* What the task asks *
Once every line holding "bloku" in the listing below has been found, give their number and nothing more.

______________________________

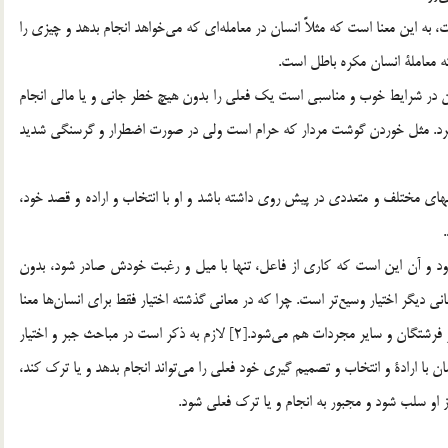
1. اختيار در مقابل اكراه: اين معنا كه در امور حقوقي مصطلح است، به اين معنا است كه مثلاًَ انسان در معامله‎اي كه مي‎خواهد انجام بدهد و چيزي را
كه معاملة انسان مكره باطل است.
نسان در شرايط خوب و مناسبي است يك فعلي را بدون هيچ خطر جاني و يا مالي انجام
دهد يا ترك مي‎كند، در مقابل فعلي كه با اضطرار انجام مي‎گيرد. مثل خوردن گوشت مردار كه حرام است ولي در صورت اضطرار و گرسنگي شديد
اههاي مختلف و متعددي در پيش روي داشته باشد و او با انتخاب و اراده و قصد خود،
 اختيار در مقابل جبر: گاهي اختيار در معناي وسيعي بكار مي‎رود و آن اين است كه كاري از فاعل، تنها با ميل و رغبت خودش صادر شود، بدون
اينكه از سوي عامل ديگري تحت فشار قرار بگيرد. اين معنا از معاني ديگر اختيار وسيع‎تر است. چرا كه در معاني گذشته اختيار فقط براي انسان‎ها معنا
داشت و داراي شرايطي بود.[1] امّا اين معنا از اختيار شامل خدا و فرشتگان و ساير مجردات هم مي‎شود.[2] لازم به ذكر است در مباحث جبر و اختيار
ز اختيار مراد است. در آنجا ثابت مي‎شود كه انسان با ارادة و انتخاب و تصميم گيري خود فعلي را مي‌تواند انجام بدهد و يا ترك كند،
او سلب شود و مجبور به انجام و يا ترك فعلي شود.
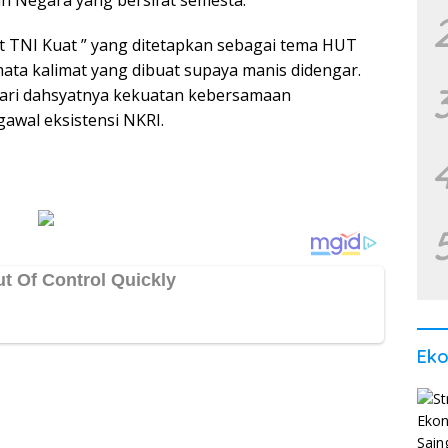
 TNI Kuat ” yang ditetapkan sebagai tema HUT
ata kalimat yang dibuat supaya manis didengar.
dari dahsyatnya kekuatan kebersamaan
wal eksistensi NKRI.
Ek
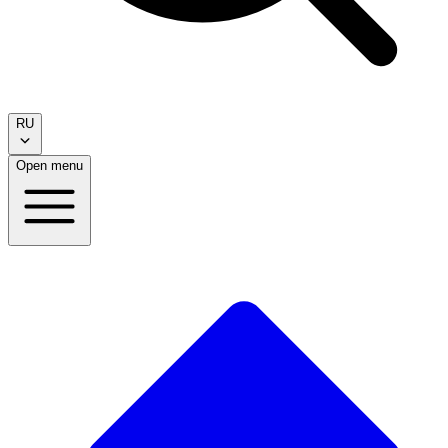
RU
Open menu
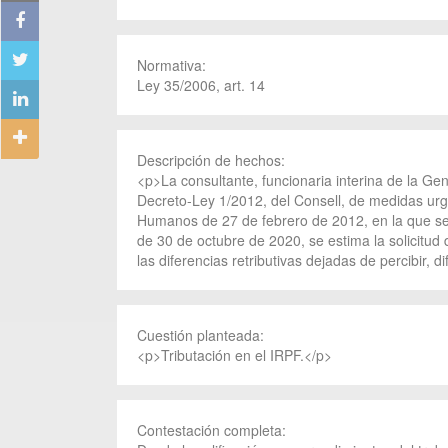
Normativa:
Ley 35/2006, art. 14
Descripción de hechos:
<p>La consultante, funcionaria interina de la Gen
Decreto-Ley 1/2012, del Consell, de medidas urge
Humanos de 27 de febrero de 2012, en la que se c
de 30 de octubre de 2020, se estima la solicitud 
las diferencias retributivas dejadas de percibir
Cuestión planteada:
<p>Tributación en el IRPF.</p>
Contestación completa:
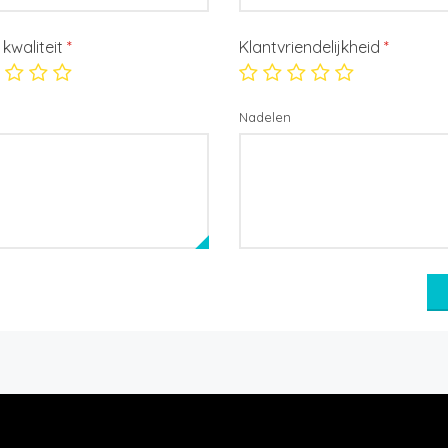
/ kwaliteit
*
Klantvriendelijkheid
*
Nadelen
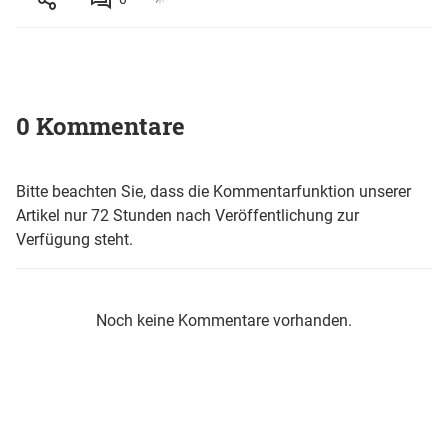
0 Kommentare
Bitte beachten Sie, dass die Kommentarfunktion unserer
Artikel nur 72 Stunden nach Veröffentlichung zur
Verfügung steht.
Noch keine Kommentare vorhanden.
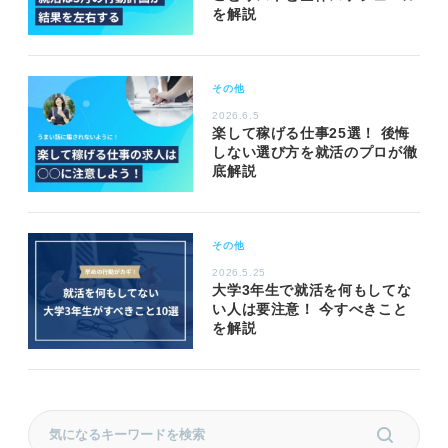
を解説
その他
2026.6.5
楽して稼げる仕事25選！ 後悔
しない選び方を就活のプロが徹
底解説
その他
2026.5.25
大学3年生で就活を何もしてな
い人は要注意！ 今すべきこと
を解説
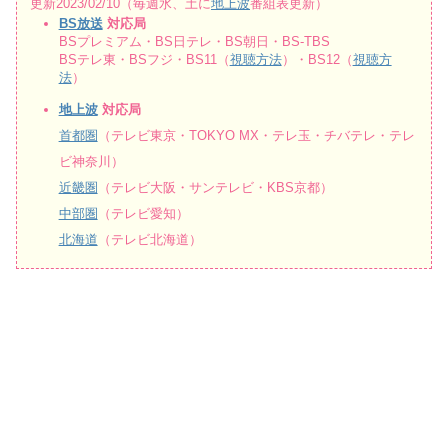
更新2023/02/10（毎週水、土に
地上波
番組表更新）
BS放送
対応局
BSプレミアム・BS日テレ・BS朝日・BS-TBS
BSテレ東・BSフジ・BS11（
視聴方法
）・BS12（
視聴方
法
）
地上波
対応局
首都圏
（テレビ東京・TOKYO MX・テレ玉・チバテレ・テレ
ビ神奈川）
近畿圏
（テレビ大阪・サンテレビ・KBS京都）
中部圏
（テレビ愛知）
北海道
（テレビ北海道）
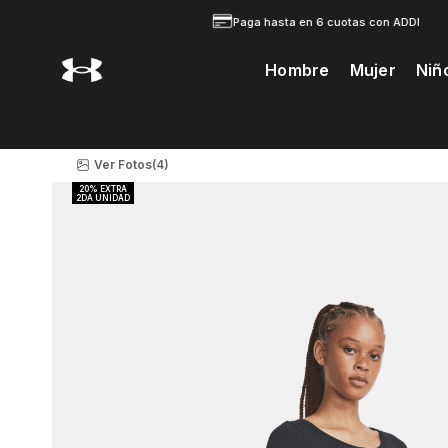
Paga hasta en 6 cuotas con ADDI
Hombre
Mujer
Niñ
Te Prodria Interesar
Ver Fotos
(4)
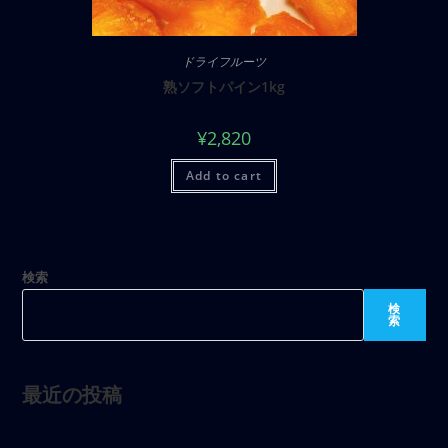
ドライフルーツ
熟ソフトパイン1kg
¥
2,820
Add to cart
検索
検
索
最近の投稿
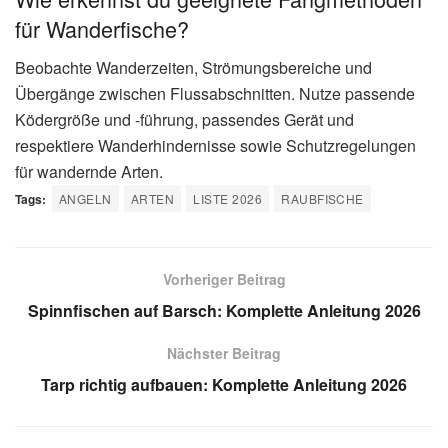
für Wanderfische?
Beobachte Wanderzeiten, Strömungsbereiche und
Übergänge zwischen Flussabschnitten. Nutze passende
Ködergröße und -führung, passendes Gerät und
respektiere Wanderhindernisse sowie Schutzregelungen
für wandernde Arten.
Tags:
ANGELN
ARTEN
LISTE 2026
RAUBFISCHE
Vorheriger Beitrag
Spinnfischen auf Barsch: Komplette Anleitung 2026
Nächster Beitrag
Tarp richtig aufbauen: Komplette Anleitung 2026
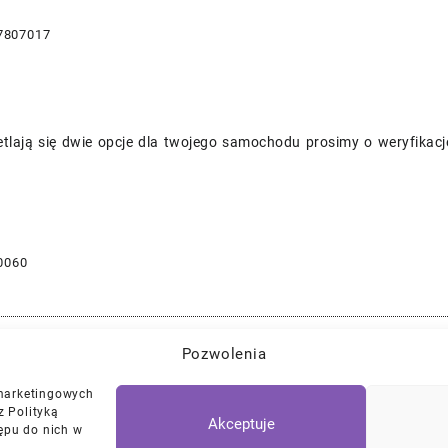
7807017
tlają się dwie opcje dla twojego samochodu prosimy o weryfikac
0060
Pozwolenia
Najlepszej Jakości Części Samochodowe z Gwarancją Dożywotnią!*
 marketingowych
z Polityką
Akceptuje
ępu do nich w
Polityka Prywatności
Regulamin
/
Ciasteczk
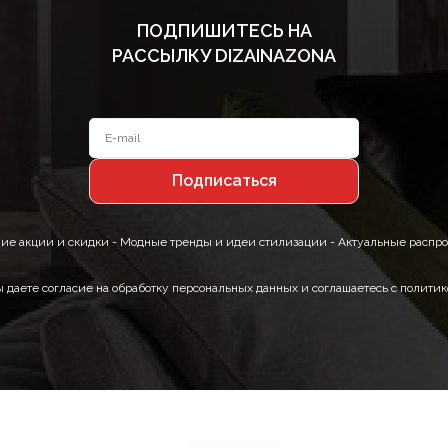
ПОДПИШИТЕСЬ НА
РАССЫЛКУ DIZAINAZONA
ие акции и скидки - Модные тренды и идеи стилизации - Актуальные распр
ы даете согласие на обработку персональных данных и соглашаетесь с полит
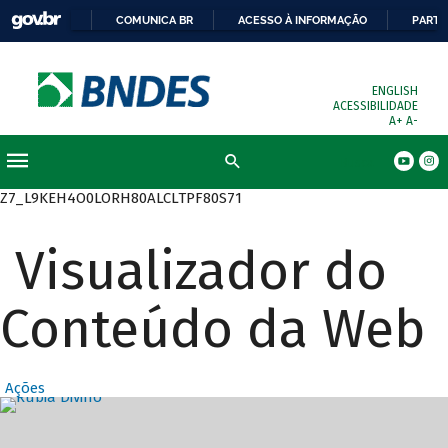
COMUNICA BR
ACESSO À INFORMAÇÃO
PARTI
ENGLISH
ACESSIBILIDADE
A+
A-
Busca
Z7_L9KEH4O0LORH80ALCLTPF80S71
Visualizador do
Conteúdo da Web
Ações
Destaques Prin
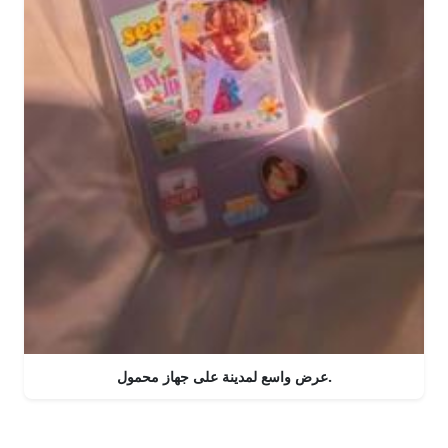
عرض واسع لمدينة على جهاز محمول.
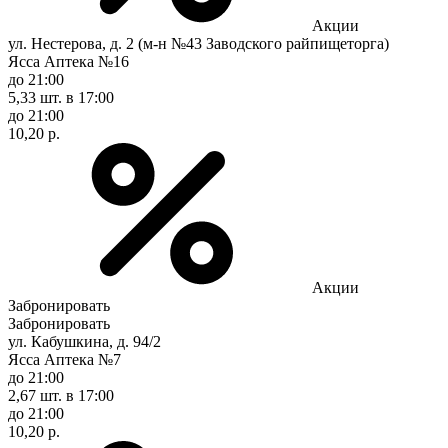
Акции
ул. Нестерова, д. 2 (м-н №43 Заводского райпищеторга)
Ясса Аптека №16
до 21:00
5,33 шт.
в 17:00
до 21:00
10,20 р.
Акции
Забронировать
Забронировать
ул. Кабушкина, д. 94/2
Ясса Аптека №7
до 21:00
2,67 шт.
в 17:00
до 21:00
10,20 р.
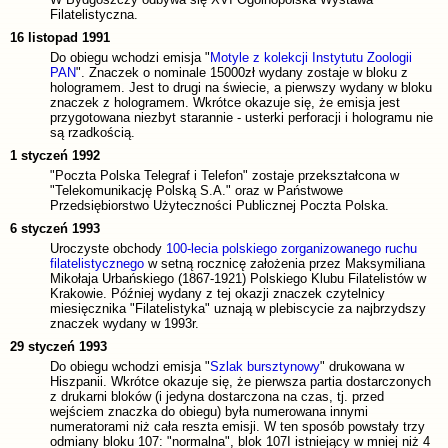
Filatelistyczna.
16 listopad 1991
Do obiegu wchodzi emisja "
Motyle z kolekcji Instytutu Zoologii
PAN
". Znaczek o nominale 15000zł wydany zostaje w bloku z
hologramem. Jest to drugi na świecie, a pierwszy wydany w bloku
znaczek z hologramem. Wkrótce okazuje się, że emisja jest
przygotowana niezbyt starannie - usterki perforacji i hologramu nie
są rzadkością.
1 styczeń 1992
"Poczta Polska Telegraf i Telefon" zostaje przekształcona w
"Telekomunikację Polską S.A." oraz w Państwowe
Przedsiębiorstwo Użyteczności Publicznej Poczta Polska.
6 styczeń 1993
Uroczyste obchody
100-lecia polskiego zorganizowanego ruchu
filatelistycznego
w setną rocznicę założenia przez Maksymiliana
Mikołaja Urbańskiego (1867-1921) Polskiego Klubu Filatelistów w
Krakowie. Później wydany z tej okazji znaczek czytelnicy
miesięcznika "Filatelistyka" uznają w plebiscycie za najbrzydszy
znaczek wydany w 1993r.
29 styczeń 1993
Do obiegu wchodzi emisja "
Szlak bursztynowy
" drukowana w
Hiszpanii. Wkrótce okazuje się, że pierwsza partia dostarczonych
z drukarni bloków (i jedyna dostarczona na czas, tj. przed
wejściem znaczka do obiegu) była numerowana innymi
numeratorami niż cała reszta emisji. W ten sposób powstały trzy
odmiany bloku 107: "normalna", blok 107I istniejący w mniej niż 4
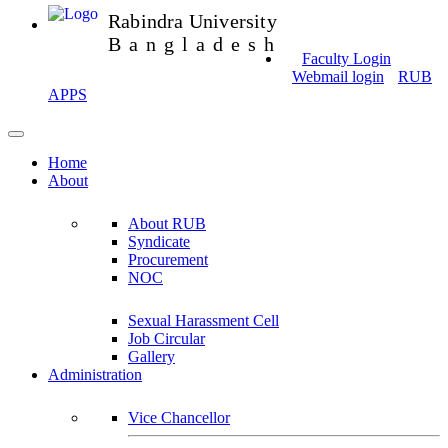
Rabindra University
Bangladesh
Faculty Login
Webmail login
RUB
APPS
Home
About
About RUB
Syndicate
Procurement
NOC
Sexual Harassment Cell
Job Circular
Gallery
Administration
Vice Chancellor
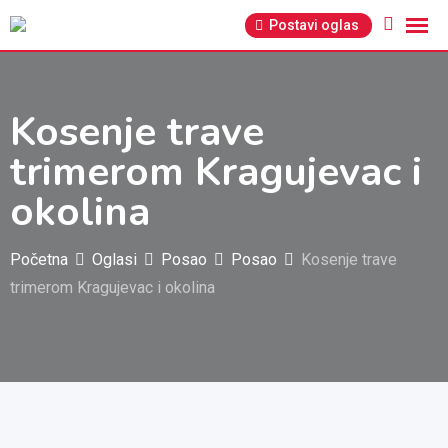
Pređi
Postavi oglas
na
sadržaj
Kosenje trave
trimerom Kragujevac i
okolina
Početna
Oglasi
Posao
Posao
Kosenje trave
trimerom Kragujevac i okolina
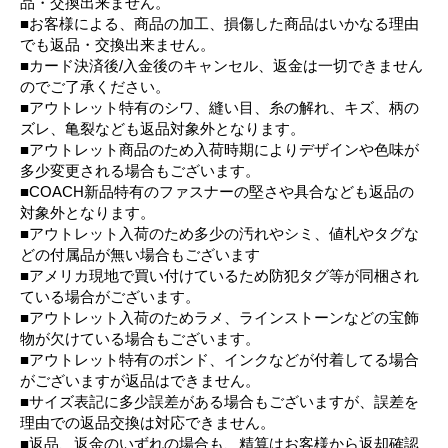
品・交換出来ません。
■お客様による、商品の加工、損傷した商品はいかなる理由
でも返品・交換出来ません。
■カード決済後/入金後のキャンセル、返金は一切できません
のでご了承ください。
■アウトレット特有のシワ、縫い目、糸の解れ、キズ、柄の
ズレ、亀裂なども返品対象外となります。
■アウトレット商品のため入荷時期によりデザインや色味が
多少変更される場合もございます。
■COACH新品特有のファスナーの堅さや具合なども返品の
対象外となります。
■アウトレット入荷のため多少の汚れやシミ、値札やタグな
どの付属品が無い場合もございます
■アメリカ現地で買い付けているため防犯タグ等が同梱され
ている場合がございます。
■アウトレット入荷のためラメ、ラインストーンなどの宝飾
物が欠けている場合もございます。
■アウトレット特有のボンド、インクなどが付着してる場合
がございますが返品はできません。
■サイズ表記に多少誤差がある場合もございますが、誤差を
理由での返品交換は対応できません。
■返品、返金のいずれの場合も、精算はお客様から返却確認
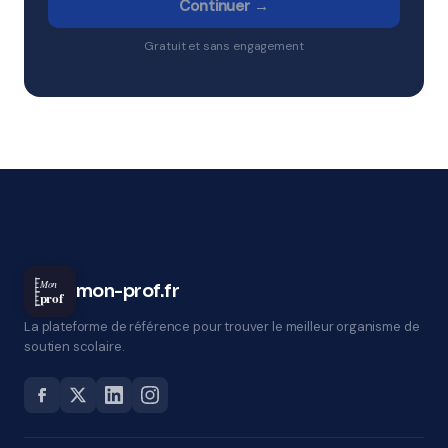
Continuer →
Gratuit et sans engagement
Mon
mon-prof.fr
prof
La plateforme de référence pour trouver le meilleur organisme de
soutien scolaire.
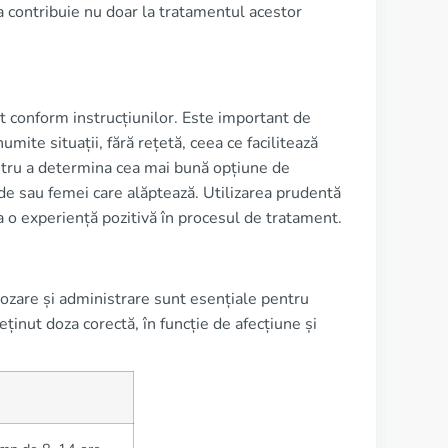
ia contribuie nu doar la tratamentul acestor
at conform instrucțiunilor. Este important de
umite situații, fără rețetă, ceea ce facilitează
ntru a determina cea mai bună opțiune de
vide sau femei care alăptează. Utilizarea prudentă
a o experiență pozitivă în procesul de tratament.
dozare și administrare sunt esențiale pentru
eținut doza corectă, în funcție de afecțiune și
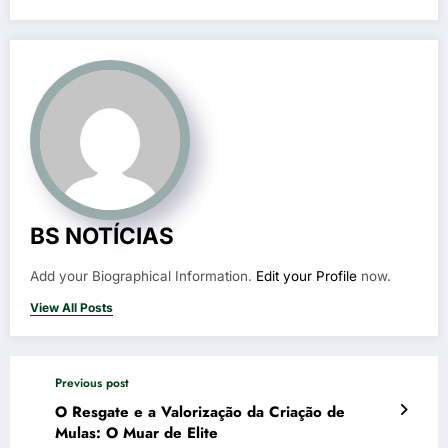
BS NOTÍCIAS
Add your Biographical Information.
Edit your Profile
now.
View All Posts
Previous post
O Resgate e a Valorização da Criação de
Mulas: O Muar de Elite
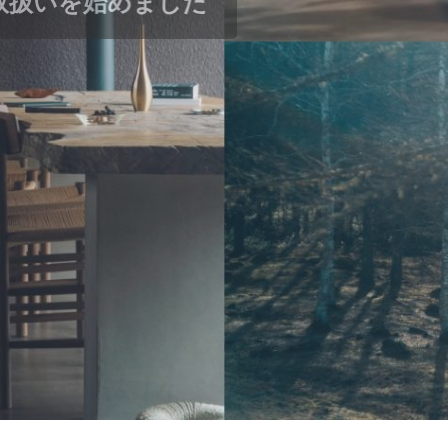
トコ
トコ
』取扱いを始めました
高級感を醸し出す外観『寺家字五島の家
自然な優しさが感じられるデザイン『東野
親しみやすい雰囲気を醸し出す外観『東野
が見事に調和した「八本松宗吉ガレージ
外観「御薗宇の家」
ニーが特徴的な「八本松飯田B棟」
な「八本松飯田A棟」
の良い空間
え「八木9丁目B棟の家」
ト大！「八木9丁目A棟の家」
太陽の光で満ちた家には誰もが集まりた
状を存分に生かした明るい光に満ちた開
ガレージハウス完成！
奥様も快適「己斐大迫の家」
める「四季が丘の家」
のLDKと家事効率の良さを叶えた2WAY
ある「皆賀の家」
に家族がつながるスタイリッシュハウス
「山本の家」
備えた家族に優しい「大町の家」
適な住まい「高取北の家」
スタイリッシュさが融合した「戸坂の家
れた開放感『中区舟入の家』
掲載
！
平屋感覚の暮らし「草津新町の家」
も『佐伯区八幡東の家』
能的にゆとりある空間でシンプルに暮ら
がらも寄り添えるバリアフリーの２世帯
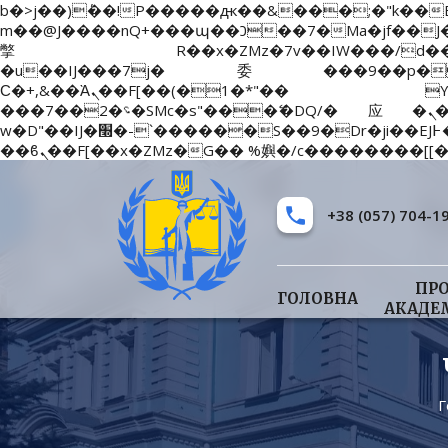
b�>j��)΄��!P�����ԫ��&���;�"k��B�޶�}��������p�SVT�(w��ę��!j��������x�
m��@J����nQ+���պ��כ��7�Ma�jf��J��ͱ4j���Ѳ�
撆R��x�ZMz�7v��IW���/d��ٞ�Тז�c�ZM~�ji�� ߒ��sQz�����Ԡ��DW��3�De�n"��M�+/��������B
�u��IJ���7j�委���9��p�=�'m�
Ϲ�+,&��Ὰܢ��F[��(�1�*"�� ϒ��"J����ԧ�����<�;�b"�� ���"j�����ܢ��F[��x� ,�!q�� қ�*]/
���؝�2��7�SMc�s"���ޭ�DQ/�应�ܢ��F_��!� :�s"������7`��������F��+�SVT�n"��IJ����nQ/�应����B ��4�
w�D"��IJ�׭�-`������S��9�Dr�ji��EJ߅��gJ�应��矁[��x�ZM~�n"��IB؃��!'����Тѕ��+��(m��IK�ʭ�/|
+38 (057) 704-1
ПР
ГОЛОВНА
АКАДЕ
Г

______________________________

* Response for this exercise *
3